DT: We don’t pay too much attention to that. Kids are gonna hate and say what they want. If someone says the song just sucks, we don’t let it get to us. If someone has a compelling point, then sure we consider it, but in the end we know we’re confident with what we’re producing.
DT: How are you able to balance music with school?
RH: It hasn’t been too bad. I’ve manipulated my schedule to have certain days off and I find time for Louis The Child when I can. Freddy is a year younger than me, so he needs to finish up high school. Then he’s going to move out to L.A., and I’m planning on taking a leave of absence after this semester to work with Louis The Child full time, which I’m very excited about. We’ll see where things go.
DT: You guys are booked for Coachella. How did you get that gig?

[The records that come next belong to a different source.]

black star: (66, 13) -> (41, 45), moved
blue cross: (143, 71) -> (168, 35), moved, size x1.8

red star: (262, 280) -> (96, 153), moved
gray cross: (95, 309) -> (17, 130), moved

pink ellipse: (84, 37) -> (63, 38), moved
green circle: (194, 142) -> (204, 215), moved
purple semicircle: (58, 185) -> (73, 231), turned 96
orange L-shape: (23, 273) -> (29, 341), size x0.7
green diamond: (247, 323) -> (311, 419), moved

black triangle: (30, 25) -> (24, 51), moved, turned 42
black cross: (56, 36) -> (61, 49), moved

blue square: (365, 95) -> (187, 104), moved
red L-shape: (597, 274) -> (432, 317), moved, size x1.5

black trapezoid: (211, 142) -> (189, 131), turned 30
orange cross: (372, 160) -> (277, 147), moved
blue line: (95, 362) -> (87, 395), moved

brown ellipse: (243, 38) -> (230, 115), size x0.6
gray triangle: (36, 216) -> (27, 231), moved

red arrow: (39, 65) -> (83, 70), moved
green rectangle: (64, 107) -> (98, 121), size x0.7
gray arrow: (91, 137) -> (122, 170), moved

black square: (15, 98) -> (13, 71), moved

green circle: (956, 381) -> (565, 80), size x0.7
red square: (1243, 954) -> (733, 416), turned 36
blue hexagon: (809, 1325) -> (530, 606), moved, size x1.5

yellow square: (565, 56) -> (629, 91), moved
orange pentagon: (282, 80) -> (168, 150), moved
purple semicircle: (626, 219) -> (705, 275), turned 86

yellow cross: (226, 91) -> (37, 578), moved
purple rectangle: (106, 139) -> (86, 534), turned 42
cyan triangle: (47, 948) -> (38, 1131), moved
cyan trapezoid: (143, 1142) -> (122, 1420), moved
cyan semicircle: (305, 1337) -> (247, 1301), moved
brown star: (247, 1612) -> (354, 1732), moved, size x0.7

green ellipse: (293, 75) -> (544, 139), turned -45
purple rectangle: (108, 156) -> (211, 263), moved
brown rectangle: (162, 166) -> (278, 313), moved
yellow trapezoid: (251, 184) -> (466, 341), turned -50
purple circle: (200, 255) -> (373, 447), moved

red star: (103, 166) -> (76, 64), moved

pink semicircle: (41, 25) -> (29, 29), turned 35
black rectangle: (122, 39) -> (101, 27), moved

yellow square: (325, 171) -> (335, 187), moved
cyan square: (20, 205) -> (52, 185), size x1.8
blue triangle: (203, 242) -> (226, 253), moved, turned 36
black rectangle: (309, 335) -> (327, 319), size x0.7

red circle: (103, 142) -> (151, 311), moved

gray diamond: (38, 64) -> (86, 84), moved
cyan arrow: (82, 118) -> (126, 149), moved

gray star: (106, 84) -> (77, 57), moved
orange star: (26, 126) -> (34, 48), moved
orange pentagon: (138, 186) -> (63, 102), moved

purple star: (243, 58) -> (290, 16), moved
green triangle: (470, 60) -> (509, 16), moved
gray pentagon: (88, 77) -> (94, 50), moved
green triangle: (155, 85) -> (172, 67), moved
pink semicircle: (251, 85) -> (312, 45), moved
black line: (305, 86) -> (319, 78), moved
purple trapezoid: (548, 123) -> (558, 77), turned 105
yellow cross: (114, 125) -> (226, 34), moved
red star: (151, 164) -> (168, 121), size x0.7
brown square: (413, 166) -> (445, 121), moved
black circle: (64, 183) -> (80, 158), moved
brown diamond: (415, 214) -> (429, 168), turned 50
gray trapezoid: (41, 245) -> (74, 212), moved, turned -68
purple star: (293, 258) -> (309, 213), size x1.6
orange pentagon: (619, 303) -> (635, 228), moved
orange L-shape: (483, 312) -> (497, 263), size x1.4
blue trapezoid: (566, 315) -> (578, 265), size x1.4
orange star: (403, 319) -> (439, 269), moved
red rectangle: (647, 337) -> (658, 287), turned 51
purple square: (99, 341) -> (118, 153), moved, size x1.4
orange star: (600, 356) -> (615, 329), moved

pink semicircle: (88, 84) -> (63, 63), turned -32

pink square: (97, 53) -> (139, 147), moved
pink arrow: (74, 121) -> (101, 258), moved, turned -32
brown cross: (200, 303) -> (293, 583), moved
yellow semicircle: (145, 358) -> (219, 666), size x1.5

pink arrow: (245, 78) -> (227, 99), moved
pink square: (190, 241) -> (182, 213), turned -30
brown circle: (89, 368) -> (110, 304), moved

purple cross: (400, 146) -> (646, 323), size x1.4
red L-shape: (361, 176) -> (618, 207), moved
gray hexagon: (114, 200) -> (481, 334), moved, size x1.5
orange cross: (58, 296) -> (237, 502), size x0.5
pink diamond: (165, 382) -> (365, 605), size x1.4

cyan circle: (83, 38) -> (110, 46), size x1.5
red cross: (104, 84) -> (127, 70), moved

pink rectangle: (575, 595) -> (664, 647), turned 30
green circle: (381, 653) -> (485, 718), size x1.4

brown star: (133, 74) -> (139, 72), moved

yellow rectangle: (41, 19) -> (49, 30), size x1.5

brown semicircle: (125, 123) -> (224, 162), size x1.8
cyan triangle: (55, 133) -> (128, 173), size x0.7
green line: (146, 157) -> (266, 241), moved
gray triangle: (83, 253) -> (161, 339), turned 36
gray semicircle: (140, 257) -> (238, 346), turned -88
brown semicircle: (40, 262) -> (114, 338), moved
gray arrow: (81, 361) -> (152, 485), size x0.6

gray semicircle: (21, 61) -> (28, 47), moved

RH: We have a booking agent that tries to get us gigs. He told us a while back that he was trying to get us Coachella. One day he sent over an email and said, “Hey, here’s the offer from Coachella. Let me know if you want to do it.” Obviously you say yes to that. When I saw the email, I was in my dorm room and I screamed! I had gone the past two years with my sister, and I have always considered it a dream festival to play.
DT: What are your immediate goals for LTC?
RH: We have an EP that we’re finishing up right now; we’re thinking probably about five songs. We’re trying to release a single for it before Coachella, but we still don’t know the exact timeline on it. We hope to do more touring this summer and in the fall.